=== Task item ===
Copy, from the material below, each line where "their" shows up.

* * * * * * *

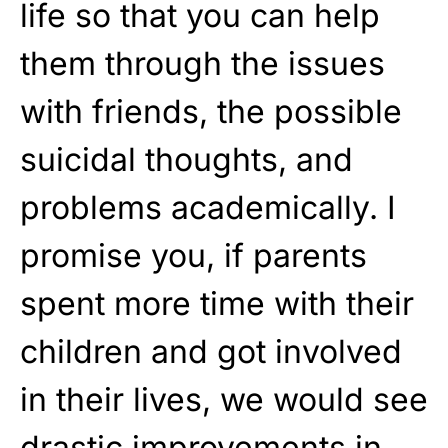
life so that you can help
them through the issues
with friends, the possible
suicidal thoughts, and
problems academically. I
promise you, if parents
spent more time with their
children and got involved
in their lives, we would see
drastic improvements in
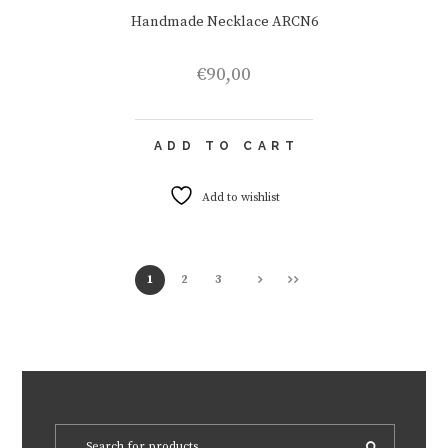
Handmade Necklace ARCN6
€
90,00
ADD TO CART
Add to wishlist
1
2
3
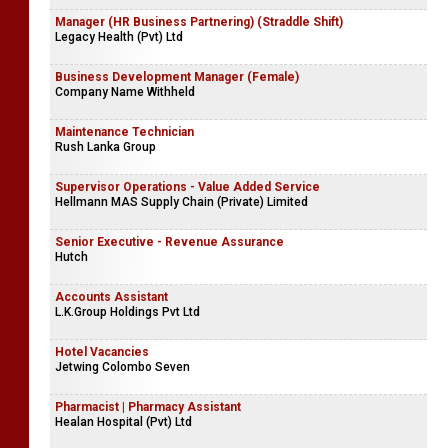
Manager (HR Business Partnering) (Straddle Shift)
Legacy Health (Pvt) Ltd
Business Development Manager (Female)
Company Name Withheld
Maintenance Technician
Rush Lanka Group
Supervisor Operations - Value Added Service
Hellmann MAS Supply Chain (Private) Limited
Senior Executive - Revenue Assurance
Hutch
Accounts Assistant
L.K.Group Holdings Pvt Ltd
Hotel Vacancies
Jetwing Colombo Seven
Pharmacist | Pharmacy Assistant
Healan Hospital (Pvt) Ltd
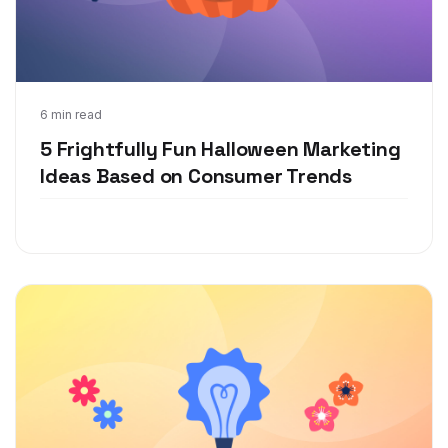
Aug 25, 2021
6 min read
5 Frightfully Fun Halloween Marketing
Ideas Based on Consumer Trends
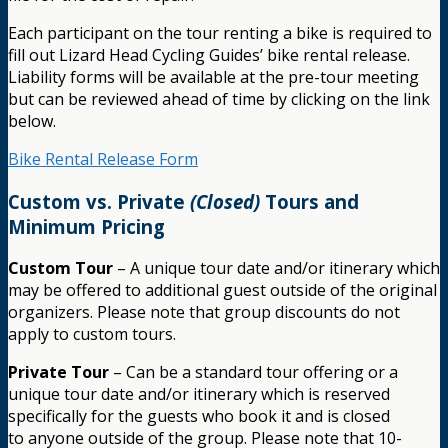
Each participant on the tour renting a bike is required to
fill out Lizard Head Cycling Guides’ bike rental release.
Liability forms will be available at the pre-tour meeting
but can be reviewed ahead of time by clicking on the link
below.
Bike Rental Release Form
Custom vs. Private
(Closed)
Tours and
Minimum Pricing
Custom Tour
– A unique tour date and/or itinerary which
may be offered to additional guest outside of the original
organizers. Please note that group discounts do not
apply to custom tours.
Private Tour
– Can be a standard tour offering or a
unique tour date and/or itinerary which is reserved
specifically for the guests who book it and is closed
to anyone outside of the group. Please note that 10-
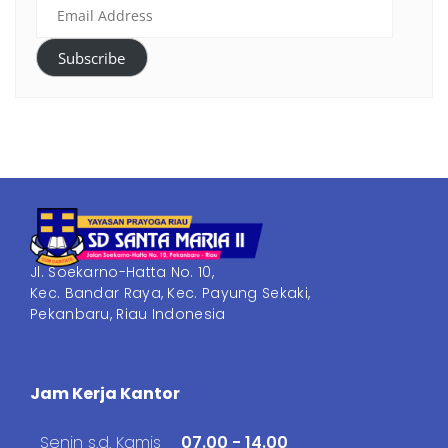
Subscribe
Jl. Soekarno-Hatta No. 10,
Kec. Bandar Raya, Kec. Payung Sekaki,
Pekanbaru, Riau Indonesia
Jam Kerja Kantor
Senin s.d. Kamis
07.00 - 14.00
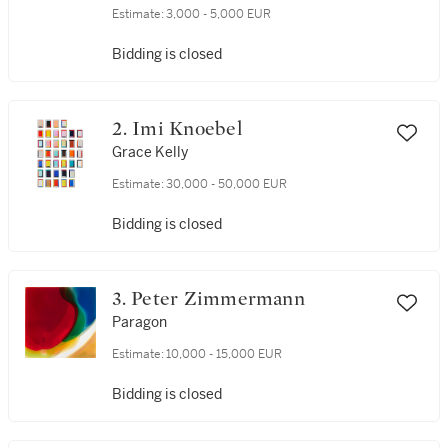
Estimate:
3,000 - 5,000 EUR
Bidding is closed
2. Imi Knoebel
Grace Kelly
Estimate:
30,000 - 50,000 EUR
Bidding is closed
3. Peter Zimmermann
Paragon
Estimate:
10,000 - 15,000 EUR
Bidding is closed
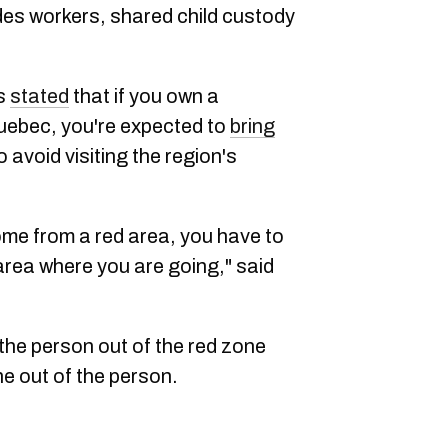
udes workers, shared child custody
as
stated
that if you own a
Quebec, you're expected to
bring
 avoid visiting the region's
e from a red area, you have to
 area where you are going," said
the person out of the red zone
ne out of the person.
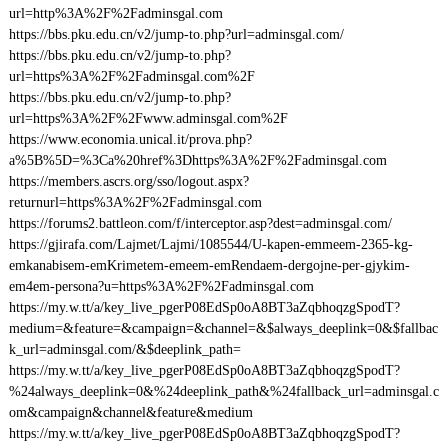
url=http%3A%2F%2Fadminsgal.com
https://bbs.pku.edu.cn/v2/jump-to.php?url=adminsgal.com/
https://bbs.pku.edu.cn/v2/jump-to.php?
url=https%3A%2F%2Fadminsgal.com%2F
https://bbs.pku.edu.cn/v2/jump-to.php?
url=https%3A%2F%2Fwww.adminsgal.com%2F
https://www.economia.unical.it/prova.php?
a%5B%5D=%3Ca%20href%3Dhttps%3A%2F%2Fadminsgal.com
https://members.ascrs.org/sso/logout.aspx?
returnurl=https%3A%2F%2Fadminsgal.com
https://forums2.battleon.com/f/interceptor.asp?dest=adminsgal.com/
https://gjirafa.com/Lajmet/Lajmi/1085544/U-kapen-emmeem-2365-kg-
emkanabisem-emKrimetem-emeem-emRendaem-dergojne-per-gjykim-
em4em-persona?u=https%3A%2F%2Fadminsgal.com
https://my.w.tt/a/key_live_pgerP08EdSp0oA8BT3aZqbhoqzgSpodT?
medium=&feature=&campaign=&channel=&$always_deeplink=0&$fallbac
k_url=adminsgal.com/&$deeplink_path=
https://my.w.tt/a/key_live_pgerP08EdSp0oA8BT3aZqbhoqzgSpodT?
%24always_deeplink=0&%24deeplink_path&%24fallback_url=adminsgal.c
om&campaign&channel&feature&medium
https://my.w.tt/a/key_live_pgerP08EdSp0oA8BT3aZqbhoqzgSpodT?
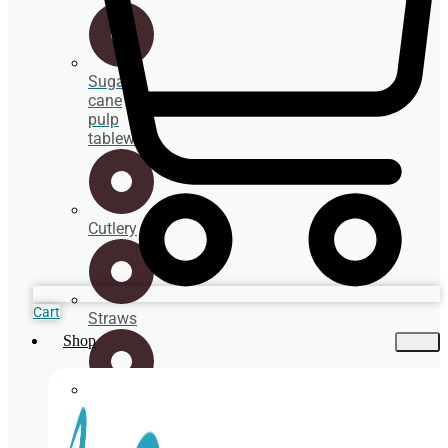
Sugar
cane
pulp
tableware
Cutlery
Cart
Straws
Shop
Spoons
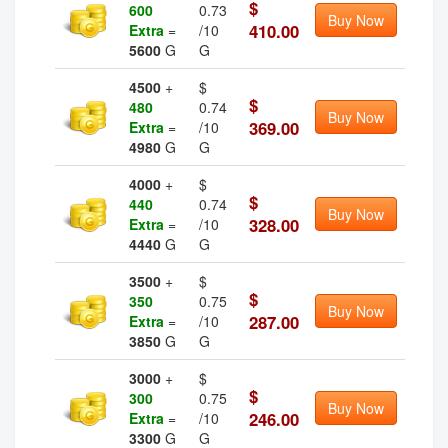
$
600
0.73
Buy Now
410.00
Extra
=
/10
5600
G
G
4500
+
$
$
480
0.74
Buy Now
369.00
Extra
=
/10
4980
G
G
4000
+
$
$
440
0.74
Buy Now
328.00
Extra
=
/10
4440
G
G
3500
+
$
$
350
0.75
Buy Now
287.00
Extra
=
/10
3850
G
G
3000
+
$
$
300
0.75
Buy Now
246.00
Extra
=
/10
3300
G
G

* * * * * * *

=== Solution to this task ===
spent more time with their
in their lives, we would see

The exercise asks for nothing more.